COMP 393, Fall 2007, Assignment 3

(assigned Thursday, September 13; due Thursday, September 27)

 

To assist with part 1 of this assignment, I am providing a code framework very similar to that for Assignment 2.

 

1.     Write a program to compute the first level only of a decision tree. One-level decision trees are sometimes called “decision stumps”. Your decision stump should work on the same two datasets as Assignment 2 (nominal weather, and contact lenses). The split criterion employed by your decision stump can be the entropy measure explained in class, or alternatively you may read up on and implement something else (for example, the “gain ratio” in Witten p104, or the “Gini index” or “misclassification error” on p177 of Alpaydin).

2.     Use the Weka toolkit to apply the k-nearest-neighbor algorithm to the “iris” data (“iris.arff” in the Weka “data” directory). Plot the error rate vs k for k=1,2,…10, using (i) 10-fold and (ii) 2-fold cross-validation. Write one or two paragraphs discussing the results. (Hints: what value of k is best? Do you expect the same answer for (i) & (ii)? Compute the mean and standard deviation for (i) & (ii) and give reasons for any differences.)

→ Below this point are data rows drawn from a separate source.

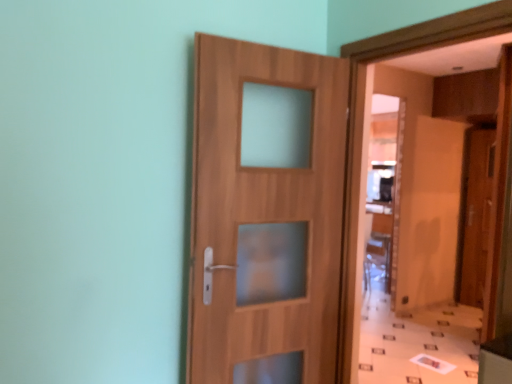 Locate an element on the screen. wooden door at right, the 1th door viewed from the right is located at coordinates (475, 215).

What do you see at coordinates (475, 215) in the screenshot? I see `wooden door at right, the second door in the left-to-right sequence` at bounding box center [475, 215].

Measure the distance between point (208, 379) and camera.

Point (208, 379) and camera are 5.73 feet apart.

What is the approximate height of wooden door at center, which is the 2th door from right to left?

wooden door at center, which is the 2th door from right to left, is 1.52 meters tall.

This screenshot has height=384, width=512. What do you see at coordinates (266, 213) in the screenshot?
I see `wooden door at center, the 1th door positioned from the front` at bounding box center [266, 213].

This screenshot has width=512, height=384. I want to click on wooden door at center, which ranks as the 2th door in back-to-front order, so click(266, 213).

The image size is (512, 384). In order to click on wooden door at right, the second door in the left-to-right sequence in this screenshot , I will do `click(475, 215)`.

Which object is positioned more to the left, wooden door at center, which ranks as the 2th door in back-to-front order, or wooden door at right, marked as the second door in a front-to-back arrangement?

wooden door at center, which ranks as the 2th door in back-to-front order.

Which is behind, wooden door at center, the 1th door positioned from the front, or wooden door at right, the 1th door viewed from the right?

wooden door at right, the 1th door viewed from the right, is behind.

Considering the points (264, 123) and (464, 177), which point is in front, point (264, 123) or point (464, 177)?

The point (264, 123) is in front.

From the image's perspective, between wooden door at center, which is the 2th door from right to left, and wooden door at right, which is the 1th door in back-to-front order, which one is located above?

From the image's view, wooden door at center, which is the 2th door from right to left, is above.

From a real-world perspective, is wooden door at center, the 1th door positioned from the front, under wooden door at right, marked as the second door in a front-to-back arrangement?

No, from a real-world perspective, wooden door at center, the 1th door positioned from the front, is not under wooden door at right, marked as the second door in a front-to-back arrangement.

Which object is wider, wooden door at center, which is the first door from left to right, or wooden door at right, the second door in the left-to-right sequence?

With larger width is wooden door at right, the second door in the left-to-right sequence.

Considering the sizes of objects wooden door at center, which is the 2th door from right to left, and wooden door at right, which is the 1th door in back-to-front order, in the image provided, who is taller, wooden door at center, which is the 2th door from right to left, or wooden door at right, which is the 1th door in back-to-front order,?

wooden door at right, which is the 1th door in back-to-front order, is taller.

Based on their sizes in the image, would you say wooden door at center, which ranks as the 2th door in back-to-front order, is bigger or smaller than wooden door at right, marked as the second door in a front-to-back arrangement?

Considering their sizes, wooden door at center, which ranks as the 2th door in back-to-front order, takes up less space than wooden door at right, marked as the second door in a front-to-back arrangement.

Consider the image. Could wooden door at right, the second door in the left-to-right sequence, be considered to be inside wooden door at center, which is the 2th door from right to left?

Actually, wooden door at right, the second door in the left-to-right sequence, is outside wooden door at center, which is the 2th door from right to left.

Does wooden door at center, the 1th door positioned from the front, touch wooden door at right, marked as the second door in a front-to-back arrangement?

There is a gap between wooden door at center, the 1th door positioned from the front, and wooden door at right, marked as the second door in a front-to-back arrangement.

Is wooden door at center, which is the 2th door from right to left, looking in the opposite direction of wooden door at right, the 1th door viewed from the right?

wooden door at center, which is the 2th door from right to left, is not turned away from wooden door at right, the 1th door viewed from the right.

How different are the orientations of wooden door at center, which is the first door from left to right, and wooden door at right, which is the 1th door in back-to-front order, in degrees?

wooden door at center, which is the first door from left to right, and wooden door at right, which is the 1th door in back-to-front order, are facing 67.1 degrees away from each other.

Could you measure the distance between wooden door at center, which is the first door from left to right, and wooden door at right, the second door in the left-to-right sequence?

3.32 meters.

The height and width of the screenshot is (384, 512). I want to click on door above the wooden door at right, which is the 1th door in back-to-front order (from a real-world perspective), so 266,213.

Would you say wooden door at right, the second door in the left-to-right sequence, is to the left or to the right of wooden door at center, which ranks as the 2th door in back-to-front order, in the picture?

wooden door at right, the second door in the left-to-right sequence, is to the right of wooden door at center, which ranks as the 2th door in back-to-front order.

Which object is more forward, wooden door at right, which is the 1th door in back-to-front order, or wooden door at center, which is the first door from left to right?

wooden door at center, which is the first door from left to right.

Considering the points (483, 131) and (201, 377), which point is behind, point (483, 131) or point (201, 377)?

The point (483, 131) is farther.

From the image's perspective, does wooden door at right, which is the 1th door in back-to-front order, appear lower than wooden door at center, which ranks as the 2th door in back-to-front order?

Yes, from the image's perspective, wooden door at right, which is the 1th door in back-to-front order, is below wooden door at center, which ranks as the 2th door in back-to-front order.

From a real-world perspective, between wooden door at right, marked as the second door in a front-to-back arrangement, and wooden door at center, which is the 2th door from right to left, who is vertically higher?

In real-world perspective, wooden door at center, which is the 2th door from right to left, is above.

Which object is thinner, wooden door at right, marked as the second door in a front-to-back arrangement, or wooden door at center, which is the 2th door from right to left?

Thinner between the two is wooden door at center, which is the 2th door from right to left.

Between wooden door at right, which is the 1th door in back-to-front order, and wooden door at center, which is the first door from left to right, which one has more height?

wooden door at right, which is the 1th door in back-to-front order, is taller.

Consider the image. Is wooden door at right, the 1th door viewed from the right, bigger than wooden door at center, which ranks as the 2th door in back-to-front order?

Correct, wooden door at right, the 1th door viewed from the right, is larger in size than wooden door at center, which ranks as the 2th door in back-to-front order.

Based on the photo, is wooden door at right, the second door in the left-to-right sequence, inside or outside of wooden door at center, the 1th door positioned from the front?

wooden door at right, the second door in the left-to-right sequence, is not enclosed by wooden door at center, the 1th door positioned from the front.

Is wooden door at right, the second door in the left-to-right sequence, not close to wooden door at center, which is the first door from left to right?

Yes, wooden door at right, the second door in the left-to-right sequence, and wooden door at center, which is the first door from left to right, are located far from each other.

Is wooden door at right, which is the 1th door in back-to-front order, oriented towards wooden door at center, which is the first door from left to right?

Yes, wooden door at right, which is the 1th door in back-to-front order, is turned towards wooden door at center, which is the first door from left to right.

How different are the orientations of wooden door at right, marked as the second door in a front-to-back arrangement, and wooden door at center, which ranks as the 2th door in back-to-front order, in degrees?

There is a 67.1-degree angle between the facing directions of wooden door at right, marked as the second door in a front-to-back arrangement, and wooden door at center, which ranks as the 2th door in back-to-front order.

Could you measure the distance between wooden door at right, which is the 1th door in back-to-front order, and wooden door at center, the 1th door positioned from the front?

wooden door at right, which is the 1th door in back-to-front order, and wooden door at center, the 1th door positioned from the front, are 3.32 meters apart.

Image resolution: width=512 pixels, height=384 pixels. In order to click on door that is behind the wooden door at center, which is the first door from left to right in this screenshot , I will do `click(475, 215)`.

I want to click on door that appears behind the wooden door at center, which ranks as the 2th door in back-to-front order, so click(x=475, y=215).

Find the location of `door located above the wooden door at right, the 1th door viewed from the right (from the image's perspective)`. door located above the wooden door at right, the 1th door viewed from the right (from the image's perspective) is located at coordinates (266, 213). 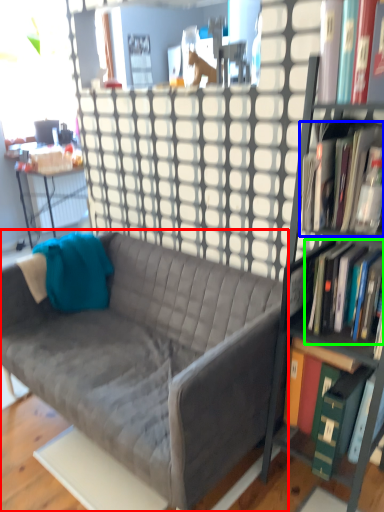 Question: Which object is positioned closest to studio couch (highlighted by a red box)? Select from book (highlighted by a blue box) and book (highlighted by a green box).

Choices:
 (A) book
 (B) book

Answer: (B) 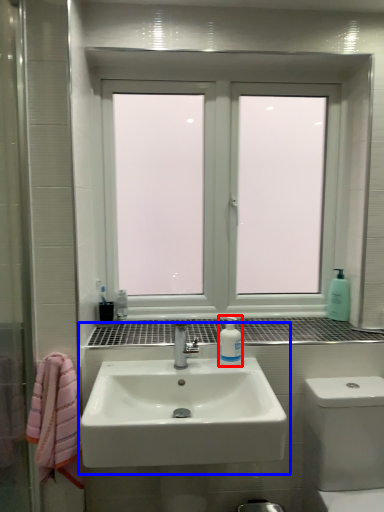 Question: Which object appears farthest to the camera in this image, mouthwash (highlighted by a red box) or sink (highlighted by a blue box)?

Choices:
 (A) mouthwash
 (B) sink

Answer: (A) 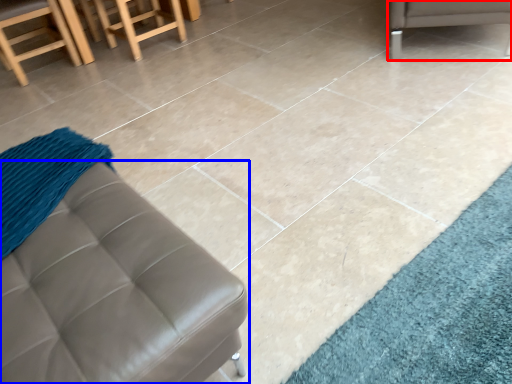 Question: Which object is further to the camera taking this photo, furniture (highlighted by a red box) or furniture (highlighted by a blue box)?

Choices:
 (A) furniture
 (B) furniture

Answer: (A) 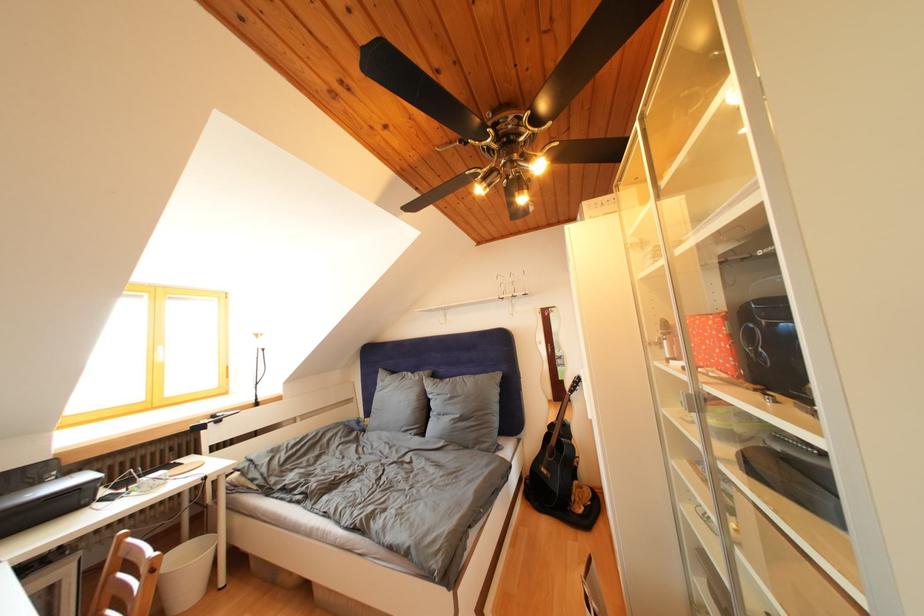 Find the location of a particular element. This screenshot has height=616, width=924. white trash can is located at coordinates (186, 573). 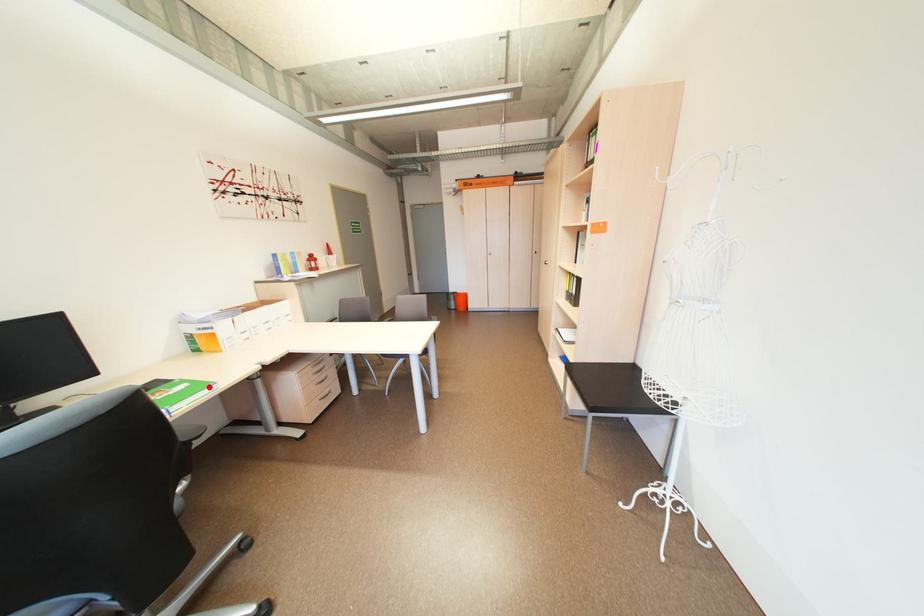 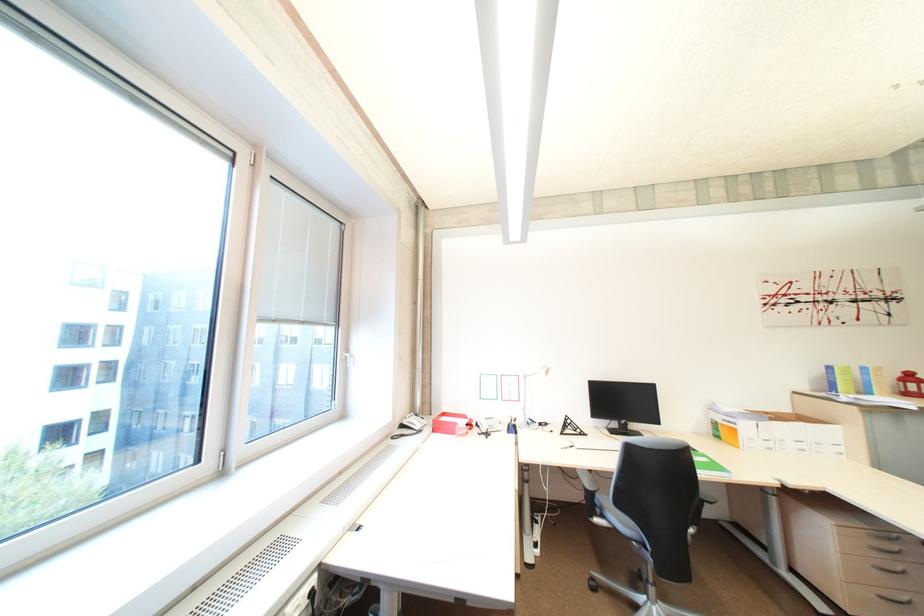 Locate, in the second image, the point that corresponds to the highlighted location in the first image.

(725, 468) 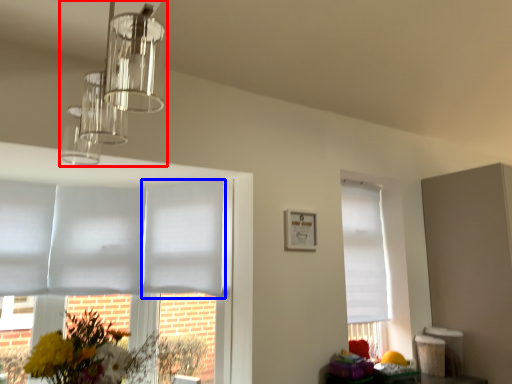 Question: Which object is closer to the camera taking this photo, lamp (highlighted by a red box) or blind (highlighted by a blue box)?

Choices:
 (A) lamp
 (B) blind

Answer: (A) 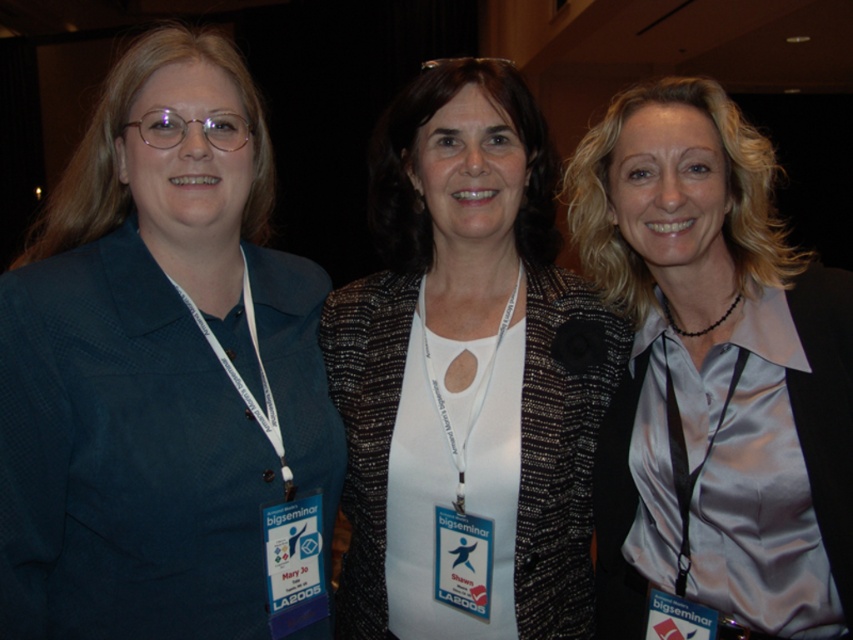 You are organizing a clothing donation drive and need to determine if the matte blue blazer at left and the speckled woolen jacket at center can fit into a standard donation box. The box can only accommodate items up to the size of the larger of the two jackets. Which jacket determines the maximum size requirement for the box?

The matte blue blazer at left is bigger than the speckled woolen jacket at center, so the box must be sized to accommodate the matte blue blazer at left.

You are organizing a photo shoot and need to arrange the matte blue blazer at left and the satin light gray blouse at center based on their heights. Which one should you place higher on the rack to ensure proper display?

The matte blue blazer at left should be placed higher on the rack since it has a greater height compared to the satin light gray blouse at center.

From the picture: You are standing in a conference room and see three women with lanyards. There is a speckled woolen jacket at center marked by point (468, 369). Which woman is wearing the speckled woolen jacket?

The speckled woolen jacket at center is represented by point (468, 369). The woman in the middle is wearing the speckled woolen jacket at center. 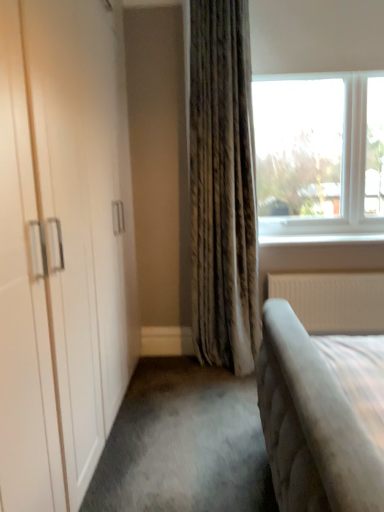 Question: Should I look upward or downward to see clear glass window at upper right?

Choices:
 (A) down
 (B) up

Answer: (B)

Question: Is the depth of clear glass window at upper right less than that of white textured radiator at lower right?

Choices:
 (A) no
 (B) yes

Answer: (B)

Question: Considering the relative sizes of clear glass window at upper right and white textured radiator at lower right in the image provided, is clear glass window at upper right thinner than white textured radiator at lower right?

Choices:
 (A) no
 (B) yes

Answer: (A)

Question: Would you say clear glass window at upper right is a long distance from white textured radiator at lower right?

Choices:
 (A) no
 (B) yes

Answer: (A)

Question: From a real-world perspective, does clear glass window at upper right sit lower than white textured radiator at lower right?

Choices:
 (A) no
 (B) yes

Answer: (A)

Question: Considering the relative sizes of clear glass window at upper right and white textured radiator at lower right in the image provided, is clear glass window at upper right wider than white textured radiator at lower right?

Choices:
 (A) yes
 (B) no

Answer: (A)

Question: Is clear glass window at upper right surrounding white textured radiator at lower right?

Choices:
 (A) yes
 (B) no

Answer: (B)

Question: Is clear glass window at upper right to the left of white glossy window sill at upper right from the viewer's perspective?

Choices:
 (A) no
 (B) yes

Answer: (B)

Question: From a real-world perspective, is clear glass window at upper right beneath white glossy window sill at upper right?

Choices:
 (A) yes
 (B) no

Answer: (B)

Question: Considering the relative sizes of clear glass window at upper right and white glossy window sill at upper right in the image provided, is clear glass window at upper right taller than white glossy window sill at upper right?

Choices:
 (A) no
 (B) yes

Answer: (B)

Question: Considering the relative sizes of clear glass window at upper right and white glossy window sill at upper right in the image provided, is clear glass window at upper right wider than white glossy window sill at upper right?

Choices:
 (A) no
 (B) yes

Answer: (B)

Question: Is the position of clear glass window at upper right less distant than that of white glossy window sill at upper right?

Choices:
 (A) no
 (B) yes

Answer: (B)

Question: From a real-world perspective, is clear glass window at upper right positioned over white glossy window sill at upper right based on gravity?

Choices:
 (A) no
 (B) yes

Answer: (B)

Question: From the image's perspective, is white textured radiator at lower right under white glossy window sill at upper right?

Choices:
 (A) yes
 (B) no

Answer: (A) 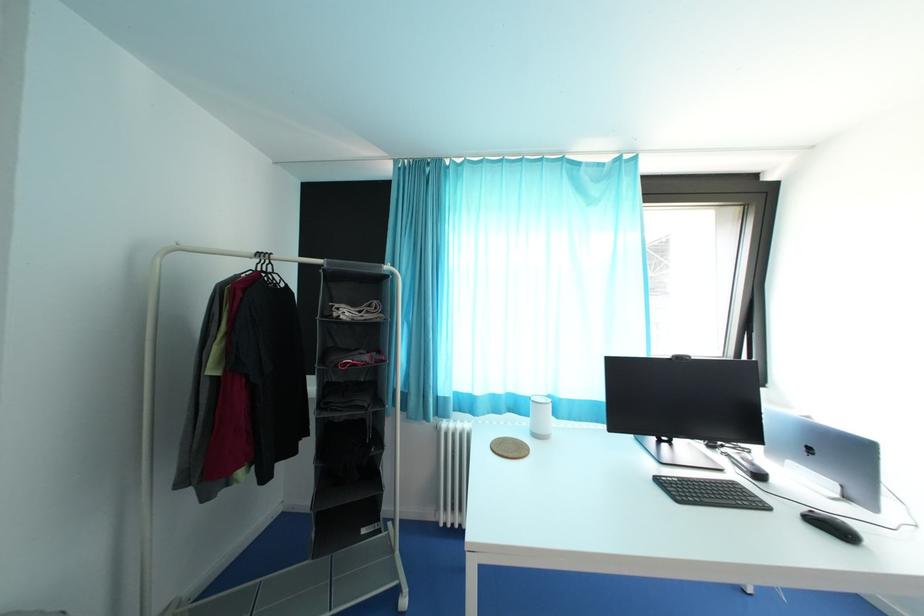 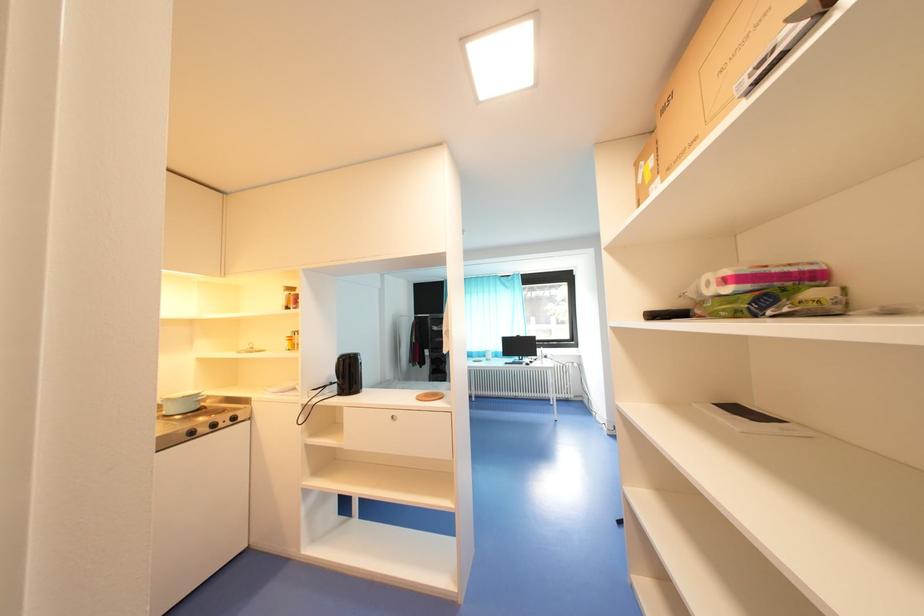 Question: In a continuous first-person perspective shot, in which direction is the camera moving?

Choices:
 (A) Left
 (B) Right
 (C) Forward
 (D) Backward

Answer: (D) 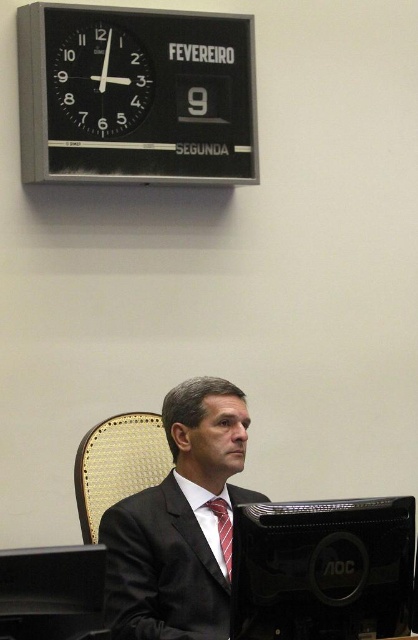 You are an office worker who needs to check the time displayed on the black plastic clock at upper left and the woven fabric chair at center. Which object is closer to you as you look at the scene?

The black plastic clock at upper left is closer to you than the woven fabric chair at center because it is further to the viewer. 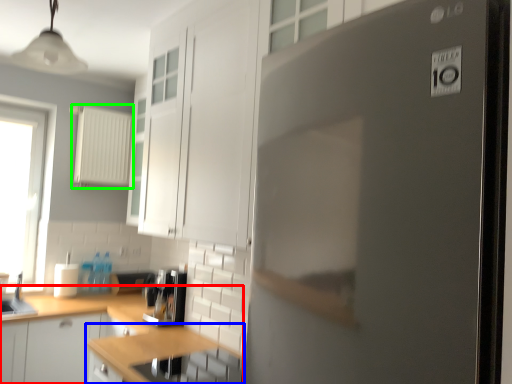 Question: Based on their relative distances, which object is nearer to cabinetry (highlighted by a red box)? Choose from countertop (highlighted by a blue box) and appliance (highlighted by a green box).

3.     The documentation for Weka’s IB1 classifier is incomplete – it doesn’t specify what distance function is used to compute the nearest neighbor. By examining the source code, give a complete description of this distance function. (Use clear, scientific language and be sure to deal with both types of data – nominal & numeric.)

 

Coding policy: you may not copy any code from anywhere (including the textbook, the Internet, or any other source) for Assignment 3, except that you may use your code from earlier Assignments, and the framework provided above.

 

Suggestions for originality points: implement one of the alternative split criteria mentioned in part 1, or do some more detailed investigations of nearest-neighbor algorithms (e.g. repeat part 2 on a different data set), or provide some further comments on IB1’s source code, in addition to that requested by part 3.